White and Black, a graphic telling of the human rights abuses perpetuated by the Israeli state against citizens of Palestine, was recently released by Just World Books, an organization dedicated, among other things, to better understanding the challenges facing the Palestinian diaspora. The drawings by Sabaaneh, who is wrapping up the final leg of a US book tour in support of the release, are populated by hollow-cheeked and weary-eyed Palestinians, huddled in refugee camps, navigating armed checkpoints, or trying to carry on some semblance of life while shackled to balls and chains. Spoiler alert: there is nothing remotely funny about these cartoons.
The young Palestinian artist attributes the inspiration for his work to the two weeks he spent in solitary confinement, during a five-month stint in an Israeli occupation prison. His images hyper-literalize the struggle of Palestinians to remain vital and connected to their homeland under conditions designed to crush their existence. There is little in the way of hopeful imagery, aside from the recurring motif of Palestinians as the root ball of a tree. “Our culture is our root in the soil,” reads the caption on one such image.

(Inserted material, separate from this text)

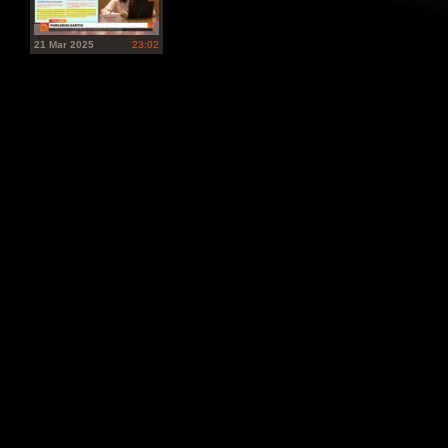
21 Mar 2025
23:02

The book is divided into sections which deal variously with Palestinian history, life in occupied Palestine, the country’s relationship to world politics, and short stories that tell more personal tales. The images are more didactic than graphic, and lay out the emotional reality of subjugation in Palestinian daily living in candid and visually symbolic terms. These images carry blunt visual metaphors, like a Palestinian child attempting to jump rope while shackled to a ball and chain. Whether set within the confines of a literal prison, or in the wider, psychic prison of occupied Palestine, Sabaaneh’s message is one of a population struggling to bear up under the crushing weight of oppression.
If Sabaaneh’s work is a bit on the nose overall, it’s because he’s struggling to bring to light circumstances that are often widely elided for political reasons. Just as there is an agreement among Turkey’s political affiliates to overlook the perpetuation of the genocide of the Armenian people, Israel’s connection to the axis of power in the Western world seems to earn it a pass on the brutal aspects of its relationship with Palestine.
Graphic novels and cartoons seem to be an incendiary medium of political dissent worldwide, but especially in areas in the Middle East, where the stakes could not be higher. Naji al-Ali, a famous Palestinian cartoonist, was assassinated in 1987 — whether by Israeli or Arab leadership remains unclear, as he was openly critical of both. Syrian cartoonist Ali Ferzat had his hands broken for satirizing President Assad. Egyptian cartoonists tend to publish anonymously to avoid incarceration. Sabaaneh worked throughout his jail time, smuggling finished drawings out through visitors rather than risk their discovery.
If we are ever to change the pitch of societal relationships, we must learn to look at something like the work of Mohammad Sabaaneh and see not only a portrait of Palestinian life, but of our own. We must respond to the suffering of all people, not only the ones who most physically resemble us. Millennia of racialized geopolitics present anything but black-and-white issues, but White and Black is an opportunity to better exercise our capacity for empathy toward their real-world impact.